DeepMind Says New Multi-Game AI Is a Step Toward More General Intelligence
AI has mastered some of the most complex games known to man, but models are generally tailored to solve
AI has mastered some of the most complex games known to man, but models are generally tailored to solve specific kinds of challenges. A new DeepMind algorithm that can tackle a much wider variety of games could be a step towards more general AI, its creators say.
Using games as a benchmark for AI has a long pedigree. When IBM's Deep Blue algorithm beat chess world champion Garry Kasparov in 1997, it was hailed as a milestone for the field. Similarly, when DeepMind's AlphaGo defeated one of the world's top Go players, Lee Sedol, in 2016, it led to a flurry of excitement about AI's potential.
DeepMind built on this success with AlphaZero, a model that mastered a wide variety of games, including chess and shogi. But as impressive as this was, AlphaZero only worked with perfect information games where every detail of the game, other than the opponent's intentions, is visible to both players. This includes games like Go and chess where both players can always see all the pieces on the board.
In contrast, imperfect information games involve some details being hidden from the other player. Poker is a classic example because players can't see what hands their opponents are holding. There are now models that can beat professionals at these kinds of games too, but they use an entirely different approach than algorithms like AlphaZero.
Now, researchers at DeepMind have combined elements of both approaches to create a model that can beat humans at chess, Go, and poker. The team claims the breakthrough could accelerate efforts to create more general AI algorithms that can learn to solve a wide variety of tasks.
Researchers building AI to play perfect information games have generally relied on an approach known as tree search. This explores a multitude of ways the game could progress from its current state, with different branches mapping out potential sequences of moves. AlphaGo combined tree search with a machine learning technique in which the model refines its skills by playing itself repeatedly and learning from its mistakes.
When it comes to imperfect information games, researchers tend to instead rely on game theory, using mathematical models to map out the most rational solutions to strategic problems. Game theory is used extensively in economics to understand how people make choices in different situations, many of which involve imperfect information.
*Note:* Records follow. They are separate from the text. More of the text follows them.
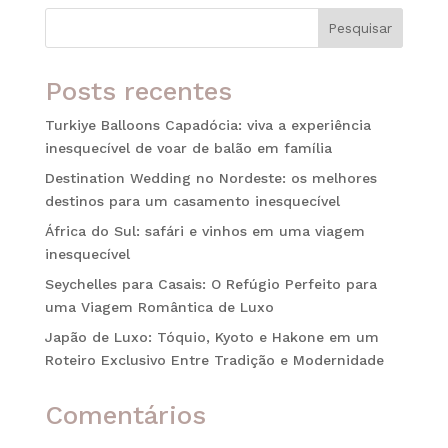
Pesquisar
Posts recentes
Turkiye Balloons Capadócia: viva a experiência
inesquecível de voar de balão em família
Destination Wedding no Nordeste: os melhores
destinos para um casamento inesquecível
África do Sul: safári e vinhos em uma viagem
inesquecível
Seychelles para Casais: O Refúgio Perfeito para
uma Viagem Romântica de Luxo
Japão de Luxo: Tóquio, Kyoto e Hakone em um
Roteiro Exclusivo Entre Tradição e Modernidade
Comentários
In 2016, an AI called DeepStack beat human professionals at no-limit poker, but the model was highly specialized for that particular game. Much of the DeepStack team now works at DeepMind, however, and they've combined the techniques they used to build DeepStack with those used in AlphaZero.
The new algorithm, called Student of Games, uses a combination of tree search, self-play, and game-theory to tackle both perfect and imperfect information games. In a paper in Science, the researchers report that the algorithm beat the best openly available poker playing AI, Slumbot, and could also play Go and chess at the level of a human professional, though it couldn't match specialized algorithms like AlphaZero.
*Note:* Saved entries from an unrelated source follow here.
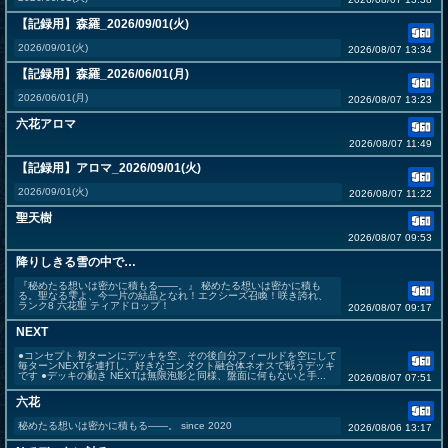
【記録用】森羅_2026/09/01(火)
2026/09/01(火)
2026/08/07 13:34
【記録用】森羅_2026/06/01(月)
2026/06/01(月)
2026/08/07 13:23
六花アロマ
2026/08/07 11:49
【記録用】アロマ_2026/09/01(火)
2026/09/01(火)
2026/08/07 11:22
聖天樹
2026/08/07 09:53
降りしきる雪の中で…
『秘めたる想いは密かに積もる――。』 秘めたる想いは密かに積も
る。聖なる雫よ、今一片の結晶となれ！エクシーズ召喚！咲き誇れ、
ランク8 六花聖 ティアドロップ！
2026/08/07 09:17
NEXT
●コンセプト 初ターンにデッキを空、その後自分フィールドを空にして
毎ターンNEXTを連打し、好きなコンタクト融合体ネオスで戦うデッキ
です ●デッキの動き NEXTは無限泡影と同様、盤面に何もないと手...
2026/08/07 07:51
六花
秘めたる想いは密かに積もる――。 since 2020
2026/08/06 13:17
But being a jack-of-all-trades rather than a master of one is arguably a bigger prize in AI research. While deep learning can often achieve superhuman performance on specific tasks, developing more general forms of AI that can be applied to a wide range of problems is trickier. The researchers say a model that can tackle both perfect and imperfect information games is “an important step toward truly general algorithms for arbitrary environments.”
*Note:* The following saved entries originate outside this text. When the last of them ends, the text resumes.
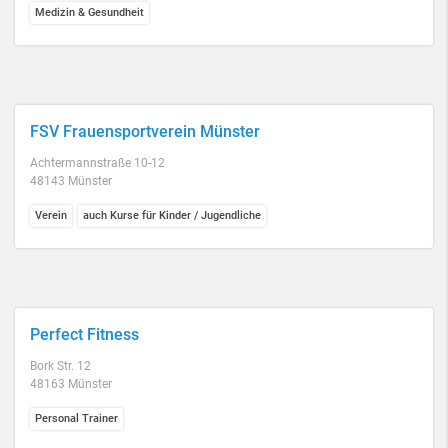
Medizin & Gesundheit
FSV Frauensportverein Münster
Achtermannstraße 10-12
48143 Münster
Verein
auch Kurse für Kinder / Jugendliche
Perfect Fitness
Bork Str. 12
48163 Münster
Personal Trainer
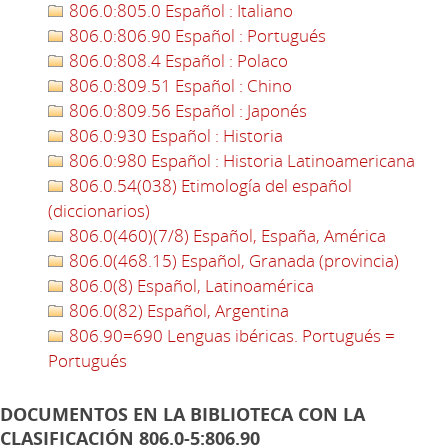
806.0:805.0 Español : Italiano
806.0:806.90 Español : Portugués
806.0:808.4 Español : Polaco
806.0:809.51 Español : Chino
806.0:809.56 Español : Japonés
806.0:930 Español : Historia
806.0:980 Español : Historia Latinoamericana
806.0.54(038) Etimología del español
(diccionarios)
806.0(460)(7/8) Español, España, América
806.0(468.15) Español, Granada (provincia)
806.0(8) Español, Latinoamérica
806.0(82) Español, Argentina
806.90=690 Lenguas ibéricas. Portugués =
Portugués
DOCUMENTOS EN LA BIBLIOTECA CON LA
CLASIFICACIÓN 806.0-5:806.90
It's important not to extrapolate too much from the results, Michael Rovatsos from the University of Edinburgh, UK, told New Scientist. The AI was still operating within the simple and controlled environment of a game, where the number of possible actions is limited and the rules are clearly defined. That's a far cry from the messy realities of the real world.
But even if this is a baby step, being able to combine the leading approaches to two very different kinds of game in a single model is a significant achievement. And one that could certainly be a blueprint for more capable and general models in the future.